1½ Tbsp. extra virgin olive oil, divided
1 lb. chicken breast, boneless, skinless, sliced into thin strips (preferably free-range organic chicken)
1 cup thinly sliced carrots
1 cup thinly sliced celery (slice diagonally)
1 tsp. finely chopped lime basil, (regular basil may be substituted)
1 cup fat-free, reduced-sodium MSG-free chicken broth
3 tsp. cornstarch
Sea salt and pepper to taste
3 fully ripe kiwi fruit, peeled and thinly sliced
1/2 tsp. grated lemon peel
3 cups cooked wild rice (brown rice may be substituted)

(As always, choose organic content as much as possible for the healthiest recipe.)

Instructions

1. In a large skillet heat 1 tablespoon oil over medium-high heat. Sauté chicken until browned and cooked through, about 8-10 minutes, depending on size of strips. Remove from skillet and set aside. Sauté carrots and celery in remaining oil until tender crisp. Return chicken to skillet.

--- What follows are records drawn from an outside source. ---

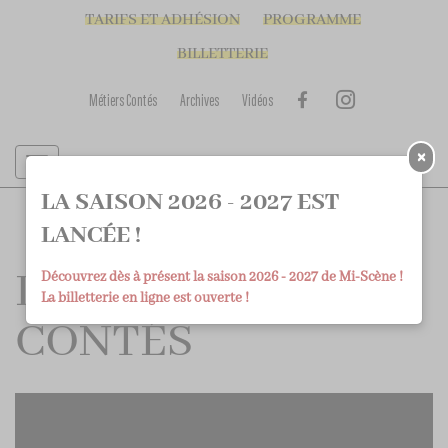
TARIFS ET ADHÉSION
PROGRAMME
BILLETTERIE
Métiers Contés
Archives
Vidéos
×
LA SAISON 2026 - 2027 EST
LANCÉE !
LES MÉTIERS
Découvrez dès à présent la saison 2026 - 2027 de Mi-Scène !
La billetterie en ligne est ouverte !
CONTÉS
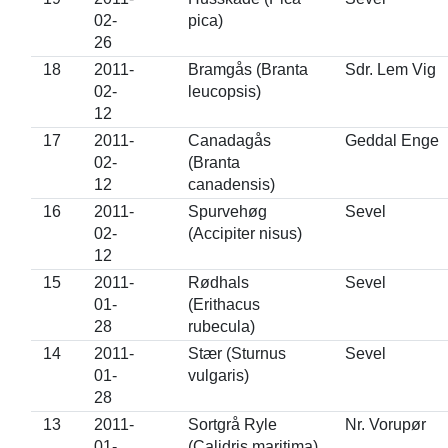
02-
pica)
26
18
2011-
Bramgås (Branta
Sdr. Lem Vig
02-
leucopsis)
12
17
2011-
Canadagås
Geddal Enge
02-
(Branta
12
canadensis)
16
2011-
Spurvehøg
Sevel
02-
(Accipiter nisus)
12
15
2011-
Rødhals
Sevel
01-
(Erithacus
28
rubecula)
14
2011-
Stær (Sturnus
Sevel
01-
vulgaris)
28
13
2011-
Sortgrå Ryle
Nr. Vorupør
01-
(Calidris maritima)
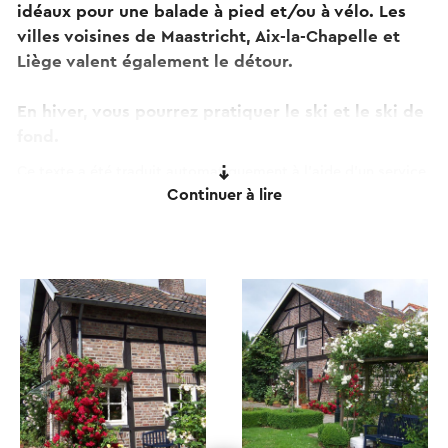
idéaux pour une balade à pied et/ou à vélo. Les
villes voisines de Maastricht, Aix-la-Chapelle et
Liège valent également le détour.
En hiver, vous pourrez pratiquer le ski et le ski de
fond.
Ce texte a été traduit automatiquement à l'aide d'un service
Continuer à lire
de traduction en ligne.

2. In bowl combine basil, chicken broth, cornstarch and salt and pepper. Add to chicken mixture in the skillet. Cook over medium-low heat. Stir until thickened. Gently stir kiwi fruit and lemon into mixture; combine gently.

3. Serve over 3/4 cup wild rice.

Makes 4 servings.

Per serving (includes wild rice): 360 calories, 8 g total fat (1 g saturated fat), 41 g carbohydrate, 33 g protein, 5 g dietary fiber, 264 mg sodium.